Each turn you collect player cards that represent different cities and the different diseases that have infested the world. You can then use these cards to either pay for more efficient travel or to cure the diseases that are assailing the planet. You also have to draw new cards that show you what area on the map has been infected next. As you go through turns, the map gets filled with more and more cubes, and cities around the globe begin to fall into chaos.
There is a certain ramping of difficulty that comes with the stepping up in complexity. You may find that the later stages become harder and harder to pull off. Luckily, if you fail a month, you do get the chance to try again, but just the one before it’s game over completely. There is also some difficulty adjusting that occurs if you find the game too easy or too hard. Every time you succeed in a mission, your funding decreases, and each failure makes it increase. Your funding changes the number of bonus cards that you add to the hero deck, usually filling it with bonuses like removing disease cubes from anywhere on the board or increasing the number of actions you can take from 4 to 5.
The bonuses do help out a fair amount, but they don’t make the game far too easy or far too hard. On that note, the game is definitely a challenge. You’ll probably struggle to finish it without having to retry, but there is very little luck to the game due to the way the infect deck works. Because the infect deck infects specific cities at a time, and a city’s card is discarded each time an infection occurs there, you can be sure that the same city isn’t going to get constantly assaulted by disease, at least not unless you pull many epidemic cards out of the hero deck in one go.

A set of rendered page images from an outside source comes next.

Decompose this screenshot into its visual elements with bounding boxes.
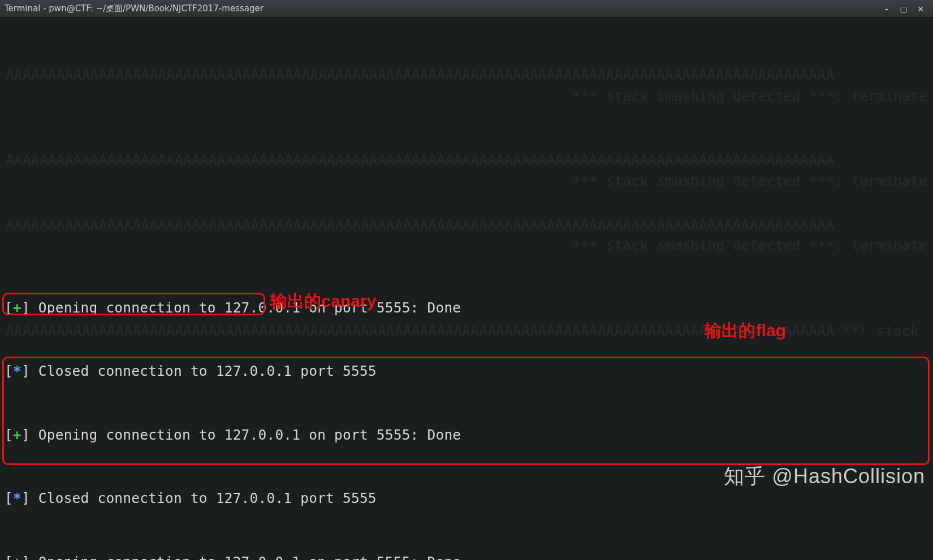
log-line: [*] Closed connection to 127.0.0.1 port … (5, 488, 928, 509)
ghost-text: *** stack smashing detected ***: termina… (6, 171, 927, 192)
log-line: [+] Opening connection to 127.0.0.1 on p… (5, 424, 928, 446)
ghost-text: AAAAAAAAAAAAAAAAAAAAAAAAAAAAAAAAAAAAAAAA… (6, 64, 927, 86)
ghost-text: AAAAAAAAAAAAAAAAAAAAAAAAAAAAAAAAAAAAAAAA… (6, 149, 927, 171)
window-controls: – ▢ ✕ (879, 3, 928, 15)
window-title: Terminal - pwn@CTF: ~/桌面/PWN/Book/NJCTF2… (5, 5, 879, 13)
log-line: [+] Opening connection to 127.0.0.1 on p… (5, 297, 928, 319)
ghost-text: AAAAAAAAAAAAAAAAAAAAAAAAAAAAAAAAAAAAAAAA… (6, 320, 927, 342)
log-line: [*] Closed connection to 127.0.0.1 port … (5, 361, 928, 382)
close-button[interactable]: ✕ (913, 3, 928, 15)
watermark: 知乎 @HashCollision (724, 466, 925, 487)
terminal-window: Terminal - pwn@CTF: ~/桌面/PWN/Book/NJCTF2… (0, 0, 933, 560)
ghost-text: *** stack smashing detected ***: termina… (6, 86, 927, 107)
annotation-label-flag: 输出的flag (705, 322, 786, 339)
minimize-button[interactable]: – (879, 3, 895, 15)
window-titlebar[interactable]: Terminal - pwn@CTF: ~/桌面/PWN/Book/NJCTF2… (0, 0, 933, 18)
ghost-text: AAAAAAAAAAAAAAAAAAAAAAAAAAAAAAAAAAAAAAAA… (6, 214, 927, 236)
terminal-viewport[interactable]: AAAAAAAAAAAAAAAAAAAAAAAAAAAAAAAAAAAAAAAA… (0, 18, 933, 560)
maximize-button[interactable]: ▢ (896, 3, 912, 15)
ghost-text: *** stack smashing detected ***: termina… (6, 235, 927, 257)
log-line: [+] Opening connection to 127.0.0.1 on p… (5, 552, 928, 561)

The truth of the matter is that Pandemic Legacy is insanely popular and successful, and the reason why is that the game hinges almost entirely on careful planning and good decision making. If you’ve chosen a character whose abilities you know well and you move around the board with thought and practise, then you will almost always succeed. Even when the game gets more complex, you retain control over your success or failure, using the new elements to control the harsher objectives instead of adding more and more problems for the player to try and wrap their heads around.
All-in-all, Pandemic Legacy is insanely well paced. You’re never given more than you can handle. In stark contrast to games like Dark Souls: The Board Game, you know it’s all your own fault when you lose (or more likely, it’s that git Vegan Steve’s fault. DAMN YOU, VEGAN STEVE). There is a reason why this game has held one of the highest spots in many top 10 board game lists, and it only takes a few games to figure out why.
That all said, there are a few problems with Pandemic Legacy, at least from a print quality standpoint. The artwork is well printed on all of the cards and pieces, but there appears to have been some machining or design errors. The board is so insanely stiff that you have to leave heavy books on it for a good 20 minutes before you actually get to play it, unless you want all of the disease cubes and tokens falling into the middle. There was also some slight damage to one of the blind boxes, which means that you could kind of see inside; that was a bit of a shame. Regardless of these issues, the game is an insane amount of fun, and the issues are only slight niggles.